**MATERIAL FOR THIS EXERCISE:**
● ● ● ● ●
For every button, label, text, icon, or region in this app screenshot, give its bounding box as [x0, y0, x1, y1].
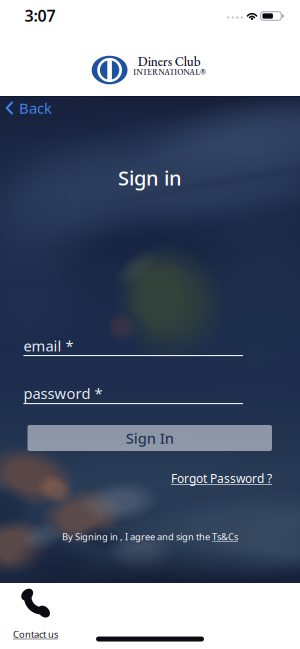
staticText: Forgot Password ?: [171, 470, 272, 486]
staticText: INTERNATIONAL®: [133, 67, 205, 77]
staticText: 3:07: [24, 5, 56, 26]
button[interactable]: Contact us: [13, 589, 73, 639]
staticText: password *: [24, 384, 102, 403]
staticText: Diners Club: [138, 53, 201, 70]
button[interactable]: Diners Club: [90, 48, 210, 92]
button[interactable]: Sign In: [28, 425, 272, 451]
staticText: Sign in: [118, 164, 182, 191]
staticText: Back: [19, 98, 52, 118]
button[interactable]: Forgot Password ?: [171, 470, 272, 486]
button[interactable]: Ts&Cs: [212, 530, 238, 543]
staticText: By Signing in , I agree and sign the: [62, 530, 212, 543]
staticText: Ts&Cs: [212, 530, 238, 543]
staticText: Sign In: [126, 428, 174, 448]
staticText: email *: [24, 336, 74, 356]
staticText: Contact us: [13, 628, 58, 640]
button[interactable]: Back: [5, 97, 52, 119]
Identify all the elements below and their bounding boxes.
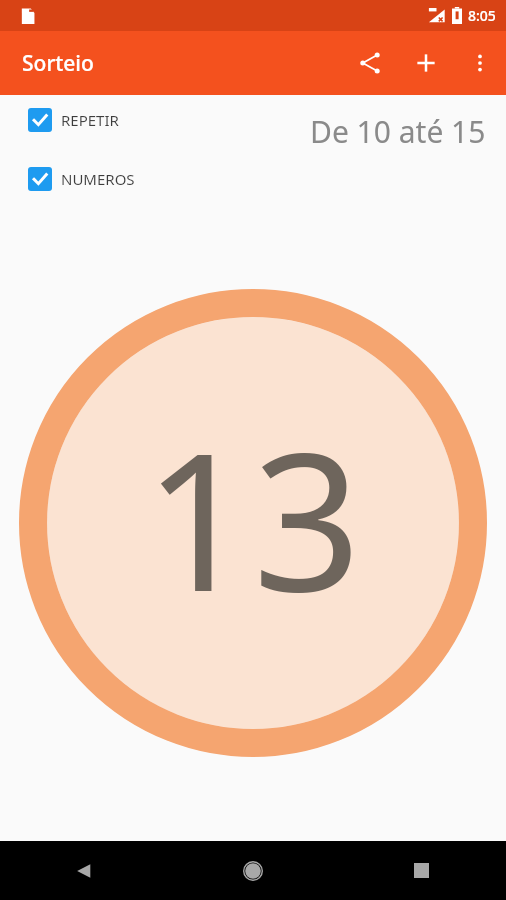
- button[interactable]: De 10 até 15: [276, 103, 506, 159]
- button[interactable]: Home: [168, 841, 337, 900]
- staticText: Sorteio: [22, 49, 94, 78]
- button[interactable]: 13: [19, 289, 487, 757]
- staticText: NUMEROS: [61, 169, 135, 189]
- staticText: De 10 até 15: [310, 111, 486, 152]
- button[interactable]: Back: [0, 841, 168, 900]
- staticText: 8:05: [468, 6, 496, 25]
- staticText: REPETIR: [61, 110, 119, 130]
- button[interactable]: More options: [454, 37, 506, 89]
- staticText: 13: [144, 388, 362, 647]
- button[interactable]: Recent apps: [337, 841, 506, 900]
- button[interactable]: REPETIR: [0, 103, 276, 137]
- button[interactable]: Share: [342, 35, 398, 91]
- button[interactable]: NUMEROS: [0, 162, 276, 196]
- button[interactable]: Add: [398, 35, 454, 91]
● ● ● ● ●
Check the entries above line by line and return each one containing the word "NUMEROS".

**FINISHED TASK:**
- staticText: NUMEROS: [61, 169, 135, 189]
- button[interactable]: NUMEROS: [0, 162, 276, 196]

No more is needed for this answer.